Stored data
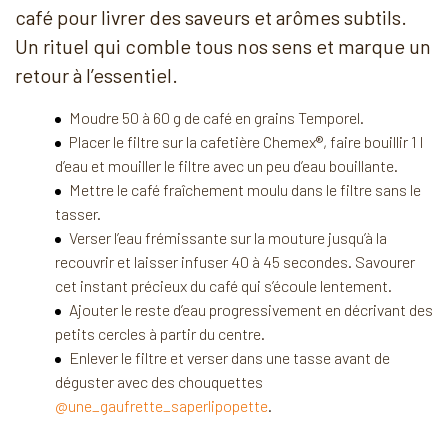
café pour livrer des saveurs et arômes subtils.
Un rituel qui comble tous nos sens et marque un
retour à l’essentiel.
Moudre 50 à 60 g de café en grains Temporel.
Placer le filtre sur la cafetière Chemex®, faire bouillir 1 l
d’eau et mouiller le filtre avec un peu d’eau bouillante.
Mettre le café fraîchement moulu dans le filtre sans le
tasser.
Verser l’eau frémissante sur la mouture jusqu’à la
recouvrir et laisser infuser 40 à 45 secondes. Savourer
cet instant précieux du café qui s’écoule lentement.
Ajouter le reste d’eau progressivement en décrivant des
petits cercles à partir du centre.
Enlever le filtre et verser dans une tasse avant de
déguster avec des chouquettes
@une_gaufrette_saperlipopette
.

## Problem description
Exactly reproduce each entry, but drop the pictures.

## Solution to this problem
café pour livrer des saveurs et arômes subtils.
Un rituel qui comble tous nos sens et marque un
retour à l’essentiel.
Moudre 50 à 60 g de café en grains Temporel.
Placer le filtre sur la cafetière Chemex®, faire bouillir 1 l
d’eau et mouiller le filtre avec un peu d’eau bouillante.
Mettre le café fraîchement moulu dans le filtre sans le
tasser.
Verser l’eau frémissante sur la mouture jusqu’à la
recouvrir et laisser infuser 40 à 45 secondes. Savourer
cet instant précieux du café qui s’écoule lentement.
Ajouter le reste d’eau progressivement en décrivant des
petits cercles à partir du centre.
Enlever le filtre et verser dans une tasse avant de
déguster avec des chouquettes
@une_gaufrette_saperlipopette
.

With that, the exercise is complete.